[Saved data entries]
◆ ◆ ◆ ◆ ◆ ◆ ◆

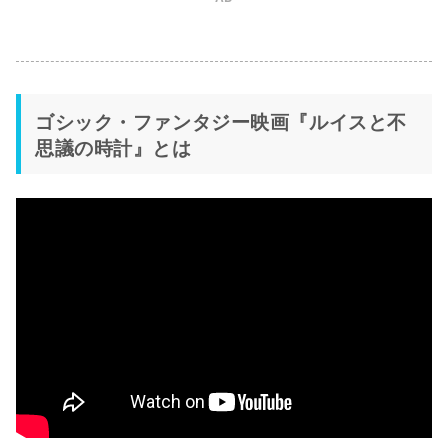
ゴシック・ファンタジー映画『ルイスと不
思議の時計』とは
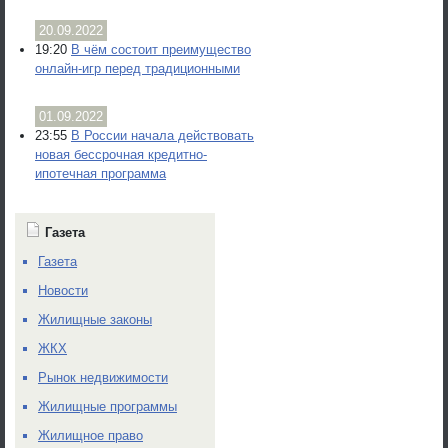
20.09.2022
19:20
В чём состоит преимущество
онлайн-игр перед традиционными
01.09.2022
23:55
В России начала действовать
новая бессрочная кредитно-
ипотечная программа
Газета
Газета
Новости
Жилищные законы
ЖКХ
Рынок недвижимости
Жилищные программы
Жилищное право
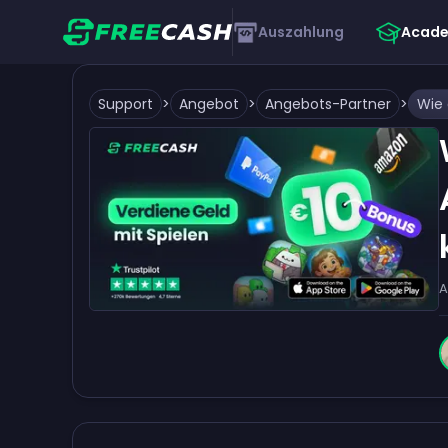
Auszahlung
Acad
Support
>
Angebot
>
Angebots-Partner
>
A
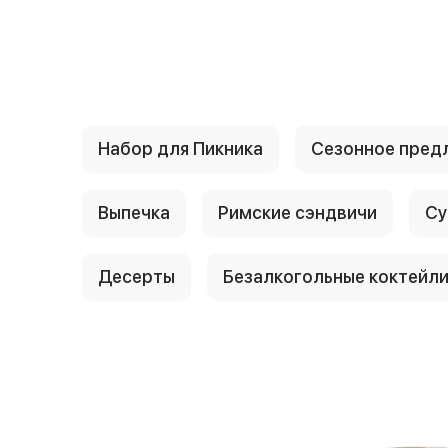
{{ textContacts }}
Набор для Пикника
Сезонное пред
Выпечка
Римские сэндвичи
Су
Десерты
Безалкогольные коктейл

◆ ◆ ◆ ◆ ◆ ◆ ◆

EXERCISE DETAILS:
Wherever the string "Жилищные" appears in the entries, copy that line.

SOLUTION TO THE PROBLEM:
Жилищные законы
Жилищные программы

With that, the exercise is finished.